Monti, el tecnócrata, es el símbolo de la decadencia de la política. Puede llegar a dirigir un país, como lo ha hecho, sin pasar por las urnas. Porque en la democracia del siglo XXI las urnas no son ya tan trascendentales. La desconfianza hacia los partidos, aunque se voten más tarde, quedó reflejada en el movimiento de los «indignados» del pasado año. Sin voluntad organizativa partidaria, asamblearios como lo fueran en sus inicios los protagonistas de la Revolución Francesa en el siglo XVIII, desde jóvenes a ancianos, se convierten en la voz discrepante que se hace oír en las calles. Como apunta Fernando Vallespín en el título mismo de su libro: «La mentira os hará libres.
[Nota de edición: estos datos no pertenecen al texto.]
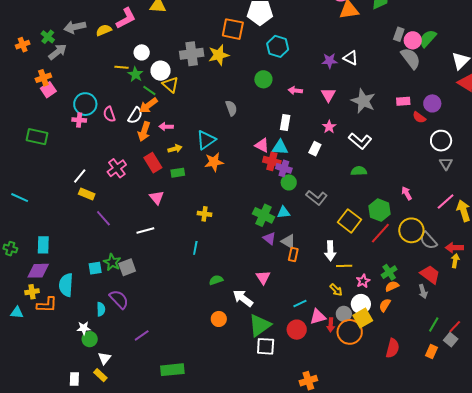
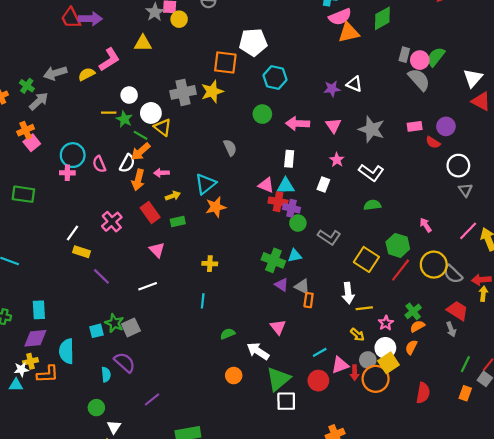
pink arrow: (295, 91) -> (298, 124), size x1.5
white star: (84, 328) -> (21, 369), moved

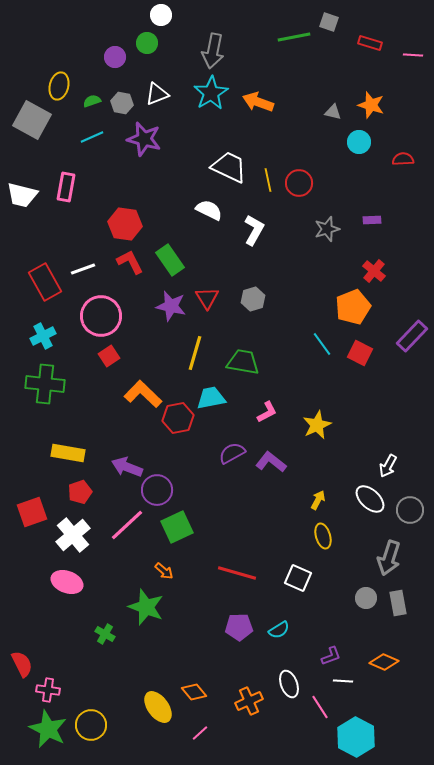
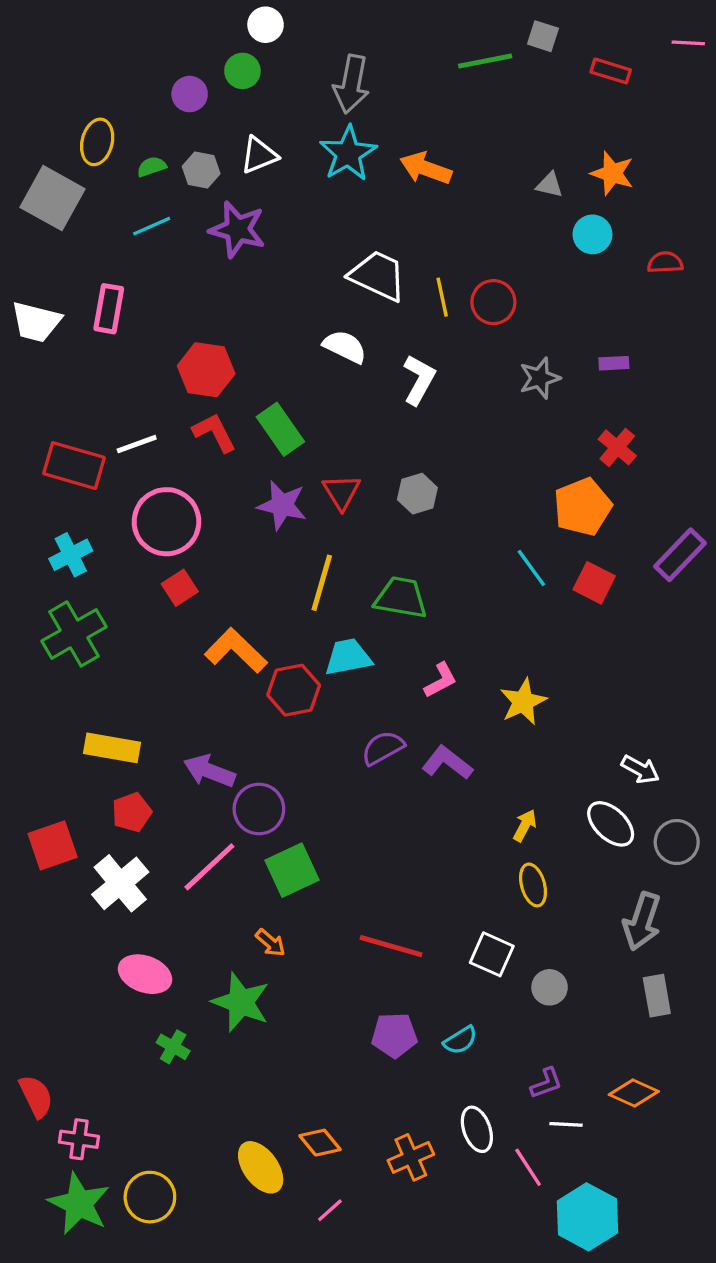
pink line: (413, 55) -> (688, 43), moved
red rectangle: (45, 282) -> (74, 466), turned -45
green cross: (45, 384) -> (74, 634), turned -36
white arrow: (388, 466) -> (640, 769), turned -90
pink ellipse: (67, 582) -> (145, 974), moved
gray circle: (366, 598) -> (550, 987), moved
Realidad y ficción en la democracia», la democracia tiende a lo simbólico. Como en el mundo literario, ficción y realidad parecen conjugarse. El lector, en su caso, se adentra en una novela aceptando, de antemano, el papel de realidad que adquiere en el instante de la lectura. Una vez iniciada esta realidad, construida con palabras (o en el caso del cine con imágenes), se entiende como verdadera. Nuestra democracia está forjada por una retórica simbólica, aunque los poderes reales sean auténticos y, a menudo, no identificables. Las elecciones italianas van a ser también como un mundo de ficción. Hemos de estar ya advertidos de que los programas electorales son un mero espejismo y la cruda realidad llega más tarde. ¿Descubriremos otras formas más racionales de organizar las sociedades superando las diferencias entre clases sociales? No ha sido así a lo largo de la historia y tampoco parece probable. Queramos o no, los partidos representan. Son imágenes con las que podemos o no identificarnos, aproximarnos al valor de su simbología, pero de momento parecen todavía insustituibles. Italia será, de nuevo, un buen ejemplo.